See, we’ve been married for 12 years and have never spoken much to friends/family members about our plans to have children. We weren’t even sure if we wanted to take that plunge until late last summer, when we decided to pull the birth control plug and, “hell, see what happens.” We had money saved up and were planning to eventually upgrade out of an apartment into a real house. We really like us and thought, why should we deprive the world of the awesomeness that will inevitably be our offspring (sounds haughty but it’s true, and anyone will say that about their offspring so shut your mouth, eat your cereal and quit your judging).

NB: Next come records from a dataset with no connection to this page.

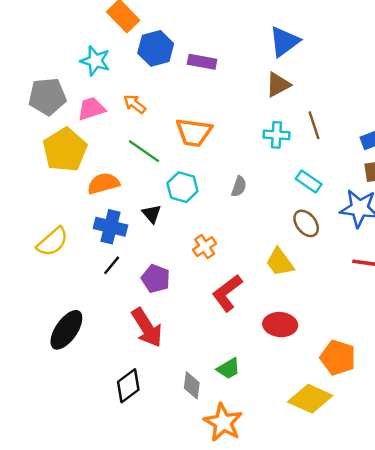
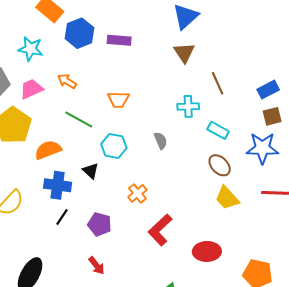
brown triangle: (278, 85) -> (184, 53), turned -30
orange trapezoid: (194, 132) -> (118, 100), size x0.7
cyan cross: (277, 135) -> (188, 106), moved
gray semicircle: (239, 186) -> (161, 141), turned -36
yellow trapezoid: (280, 262) -> (227, 198), moved
red arrow: (147, 328) -> (97, 266), size x0.6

After initial freakouts this week, here’s what’s seemed to help things fall into place for us, mentally:

1) We weighed the scales of our lives. Sounds kind of cheesy but I’m serious, try it out and it’ll really put things into perspective. Draw a set of scales and write down the bad on one side, and the good on the other. For us, despite the shit turn of events, the good outweighed the bad by a ridiculous margin. Between our incredible support system made up of the greatest people in the world to our awesomely dark senses of humor, to our spectacular mid-century modern living/dining room (which NOBODY can take away), we realized that we’re going to be just fine. It’s funny, you plan, plan, plan on things happening a certain way. We saved $$ for a child we now can’t afford to have. THANKS OBAMA (ironic snicker).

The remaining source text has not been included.